Eu conversei pela internet com Darren Pollock, gerente de fundo da Cheviot Value Management em Beverly Hills, Califórnia, antes da eleição dos EUA. Ele argumenta que a interferência dos bancos centrais na economia pode ser comparada ao ato de apagar pequenos incêndios florestais: impede os processos naturais de limpeza trazidos por uma conflagração maior:

"Nos últimos anos e atualmente, muitos cidadãos estão, de uma forma ou de outra, realizando votos de protesto contra seus políticos. Mas não tenho certeza se os políticos de hoje merecem o protesto mais do que os de antes. Se os bancos centrais não tivessem prejudicado suas economias, é possível que não estivéssemos vendo tanta dissidência em tantas partes do mundo."

Embora eu tenha muita simpatia pelo trabalho incrivelmente difícil que os bancos centrais têm realizado nos últimos anos, a maior parte dele sem qualquer ajuda fiscal de seus governos, em retrospecto está ficando mais difícil não sentir que a flexibilização quantitativa pode ter feito muito mais mal do que bem.

Juros baixos

A vitória de Trump, o referendo do Brexit no Reino Unido e a ascensão do populismo em todo o mundo sugerem que grande parte do eleitorado pode estar tão insatisfeita com a política monetária quanto com sua liderança política atual. Os eleitores aproveitam a chance para mudar seus governos, mas não têm a mesma oportunidade para expulsar os guardiões da estabilidade monetária, que não são eleitos pelo voto.

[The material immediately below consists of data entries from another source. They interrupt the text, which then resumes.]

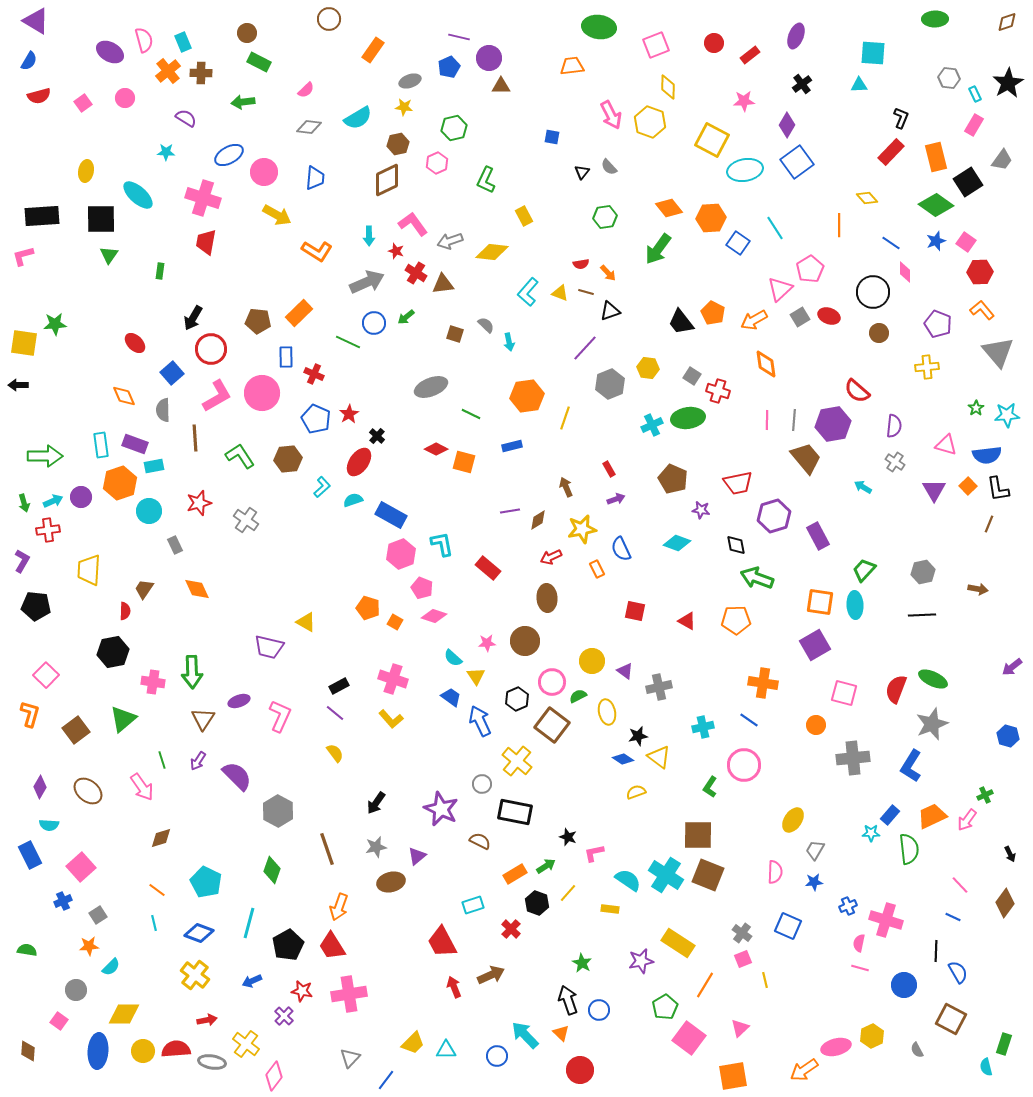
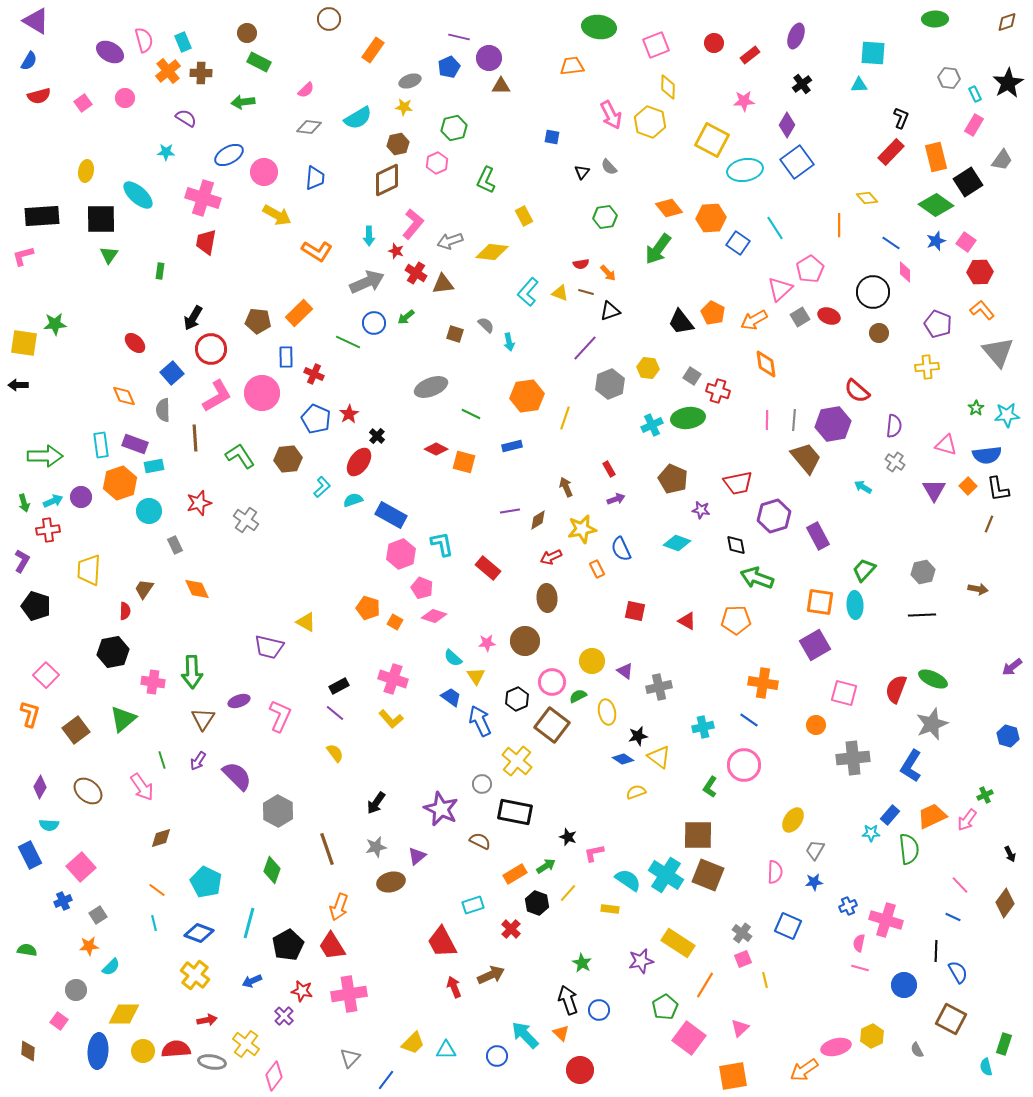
pink L-shape at (413, 224): rotated 76 degrees clockwise
black pentagon at (36, 606): rotated 12 degrees clockwise
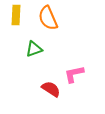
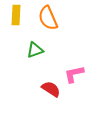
green triangle: moved 1 px right, 1 px down
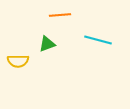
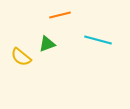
orange line: rotated 10 degrees counterclockwise
yellow semicircle: moved 3 px right, 4 px up; rotated 40 degrees clockwise
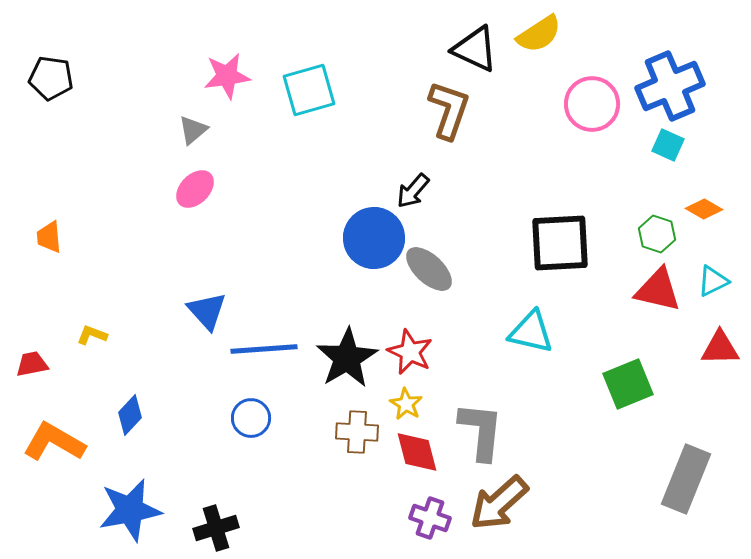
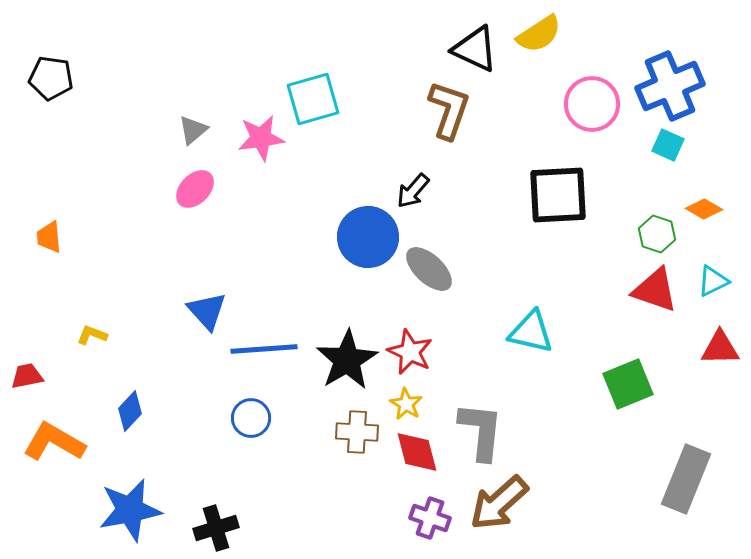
pink star at (227, 76): moved 34 px right, 62 px down
cyan square at (309, 90): moved 4 px right, 9 px down
blue circle at (374, 238): moved 6 px left, 1 px up
black square at (560, 243): moved 2 px left, 48 px up
red triangle at (658, 290): moved 3 px left; rotated 6 degrees clockwise
black star at (347, 358): moved 2 px down
red trapezoid at (32, 364): moved 5 px left, 12 px down
blue diamond at (130, 415): moved 4 px up
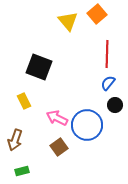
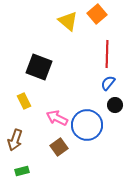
yellow triangle: rotated 10 degrees counterclockwise
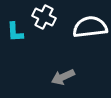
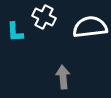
gray arrow: rotated 110 degrees clockwise
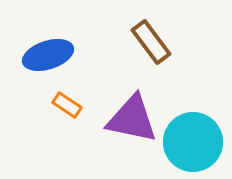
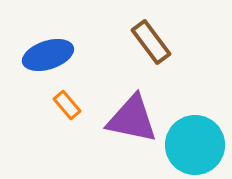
orange rectangle: rotated 16 degrees clockwise
cyan circle: moved 2 px right, 3 px down
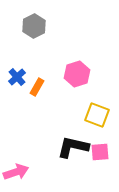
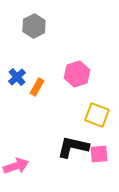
pink square: moved 1 px left, 2 px down
pink arrow: moved 6 px up
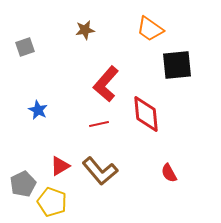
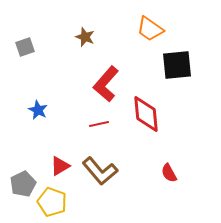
brown star: moved 7 px down; rotated 30 degrees clockwise
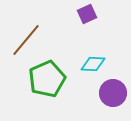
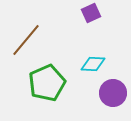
purple square: moved 4 px right, 1 px up
green pentagon: moved 4 px down
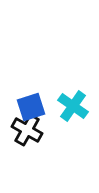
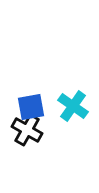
blue square: rotated 8 degrees clockwise
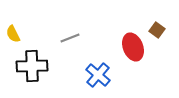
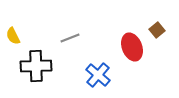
brown square: rotated 14 degrees clockwise
yellow semicircle: moved 2 px down
red ellipse: moved 1 px left
black cross: moved 4 px right
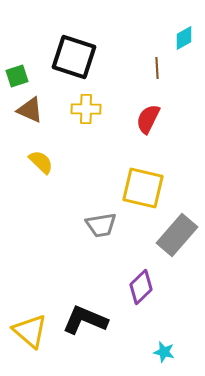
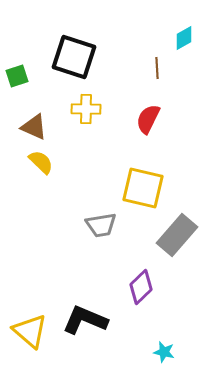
brown triangle: moved 4 px right, 17 px down
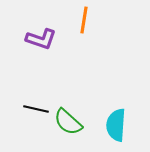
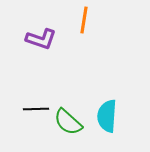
black line: rotated 15 degrees counterclockwise
cyan semicircle: moved 9 px left, 9 px up
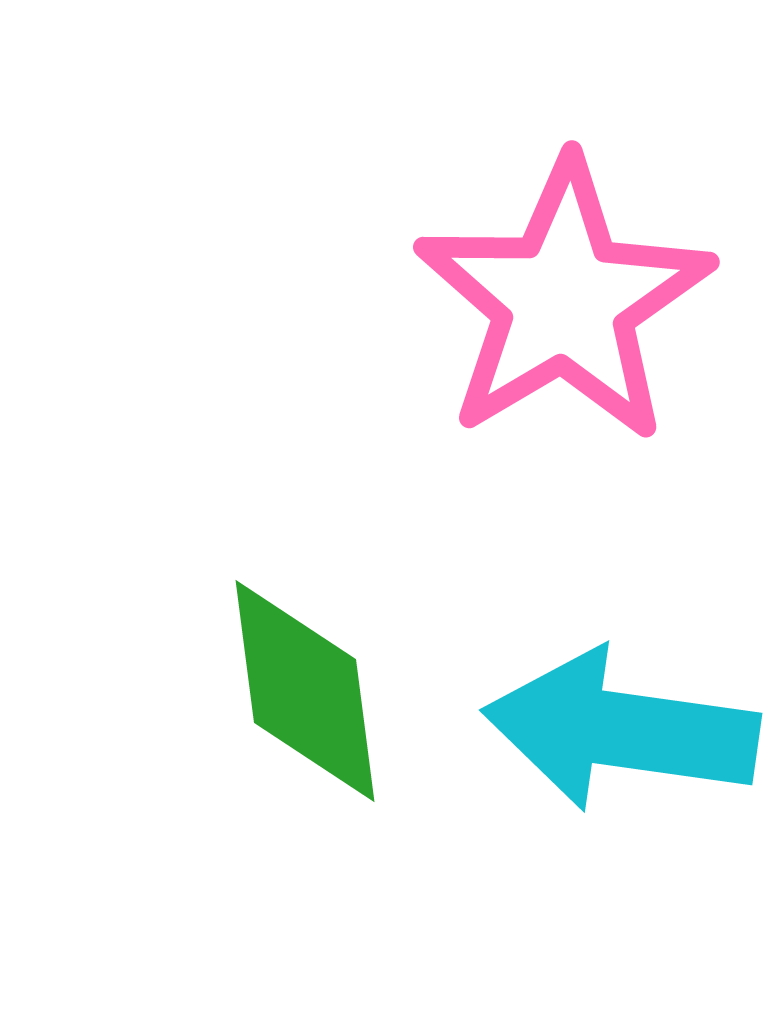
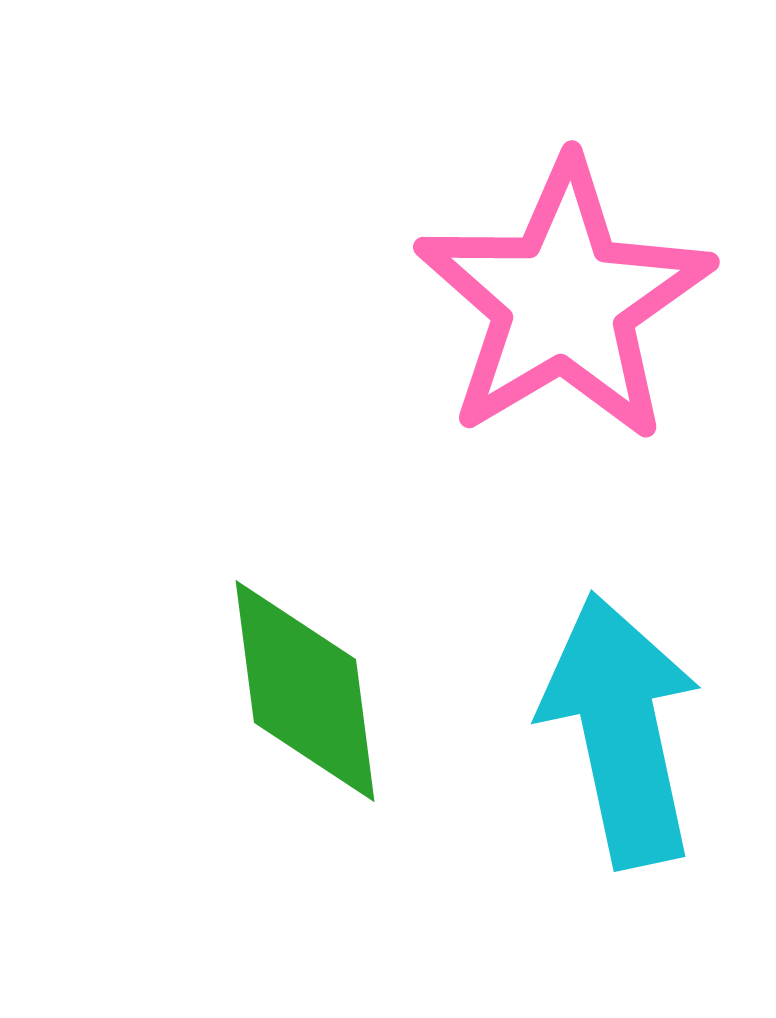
cyan arrow: rotated 70 degrees clockwise
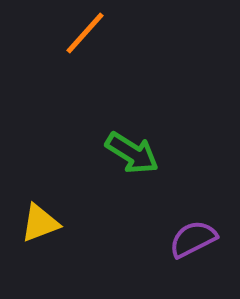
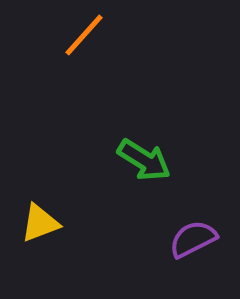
orange line: moved 1 px left, 2 px down
green arrow: moved 12 px right, 7 px down
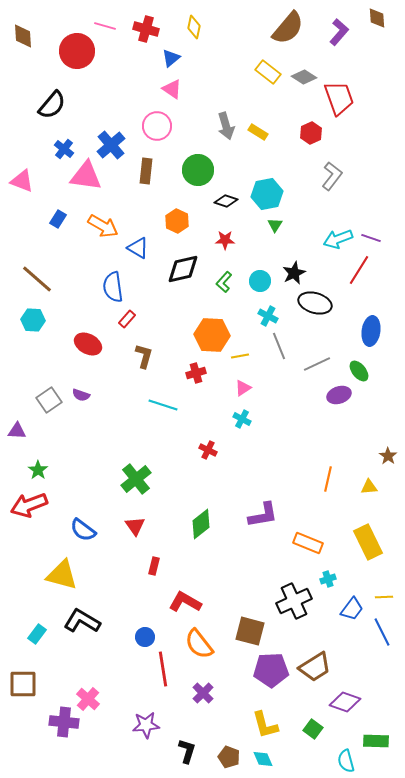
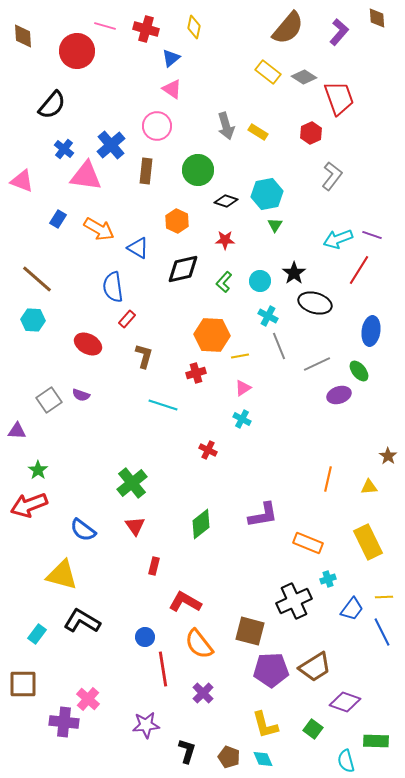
orange arrow at (103, 226): moved 4 px left, 3 px down
purple line at (371, 238): moved 1 px right, 3 px up
black star at (294, 273): rotated 10 degrees counterclockwise
green cross at (136, 479): moved 4 px left, 4 px down
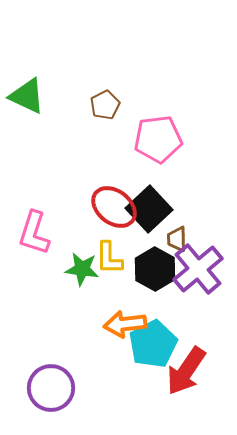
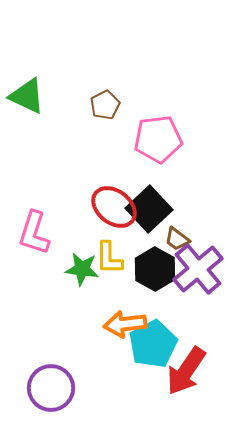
brown trapezoid: rotated 52 degrees counterclockwise
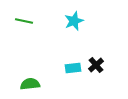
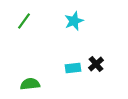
green line: rotated 66 degrees counterclockwise
black cross: moved 1 px up
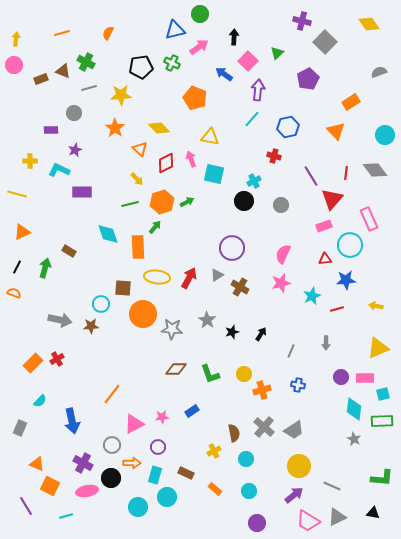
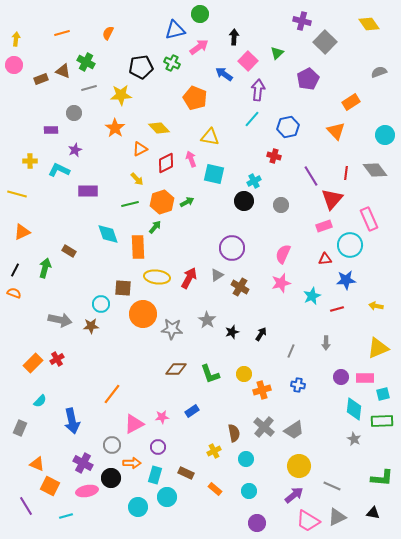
orange triangle at (140, 149): rotated 49 degrees clockwise
purple rectangle at (82, 192): moved 6 px right, 1 px up
black line at (17, 267): moved 2 px left, 3 px down
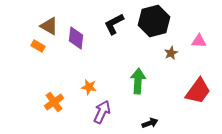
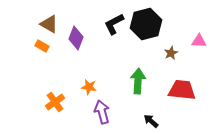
black hexagon: moved 8 px left, 3 px down
brown triangle: moved 2 px up
purple diamond: rotated 15 degrees clockwise
orange rectangle: moved 4 px right
red trapezoid: moved 16 px left, 1 px up; rotated 120 degrees counterclockwise
orange cross: moved 1 px right
purple arrow: rotated 40 degrees counterclockwise
black arrow: moved 1 px right, 2 px up; rotated 119 degrees counterclockwise
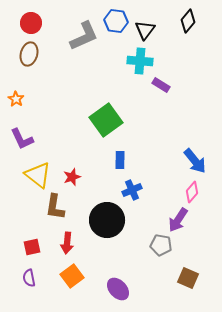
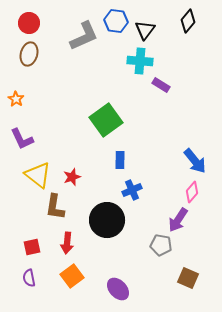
red circle: moved 2 px left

Eu escrevi anteriormente de forma favorável ao chamado argumento neofisherista de que os juros baixos podem acabar sendo o problema, e não a solução, para uma economia frágil. Talvez a eleição do presidente Trump seja a prova de que os bancos centrais deveriam pelo menos estar debatendo uma linha de ação diferente.

Essa coluna não reflete necessariamente a opinião do conselho editorial da Bloomberg LP e de seus proprietários.